:: EXERCISE INSTRUCTIONS ::
Each line of the material below that holds the word "noche" needs to be copied.

:: INFORMATION ::
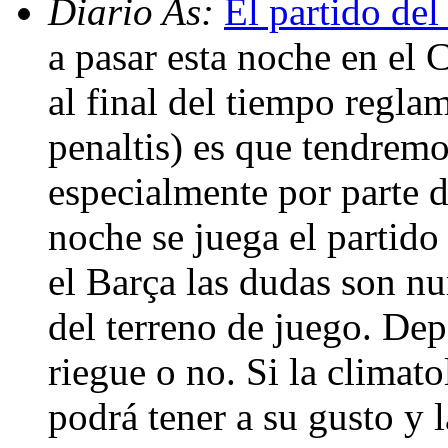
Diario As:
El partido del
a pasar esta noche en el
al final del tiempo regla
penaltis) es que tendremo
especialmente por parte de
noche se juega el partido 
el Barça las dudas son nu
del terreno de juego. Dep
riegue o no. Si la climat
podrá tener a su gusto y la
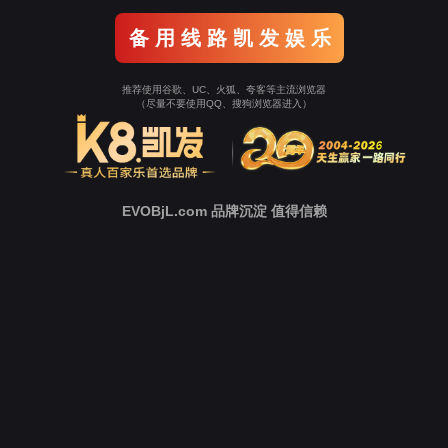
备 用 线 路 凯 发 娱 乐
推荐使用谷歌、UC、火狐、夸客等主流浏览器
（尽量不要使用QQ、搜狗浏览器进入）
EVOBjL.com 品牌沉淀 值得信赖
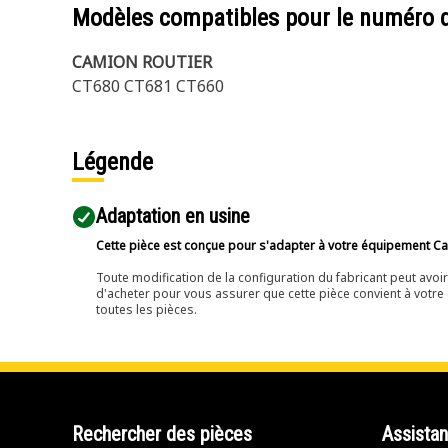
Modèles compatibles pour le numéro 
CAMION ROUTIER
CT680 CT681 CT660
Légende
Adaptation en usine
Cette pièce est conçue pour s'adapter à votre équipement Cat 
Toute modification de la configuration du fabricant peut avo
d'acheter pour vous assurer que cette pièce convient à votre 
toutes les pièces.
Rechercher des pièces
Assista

---

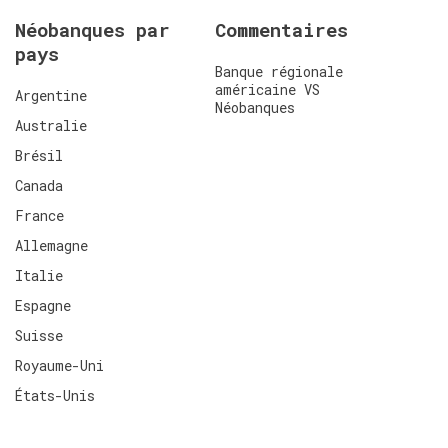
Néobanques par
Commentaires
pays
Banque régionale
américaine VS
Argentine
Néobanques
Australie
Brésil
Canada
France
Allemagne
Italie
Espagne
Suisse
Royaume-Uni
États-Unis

:: SOLUTION TO THIS EXERCISE ::
a pasar esta noche en el
noche se juega el partido 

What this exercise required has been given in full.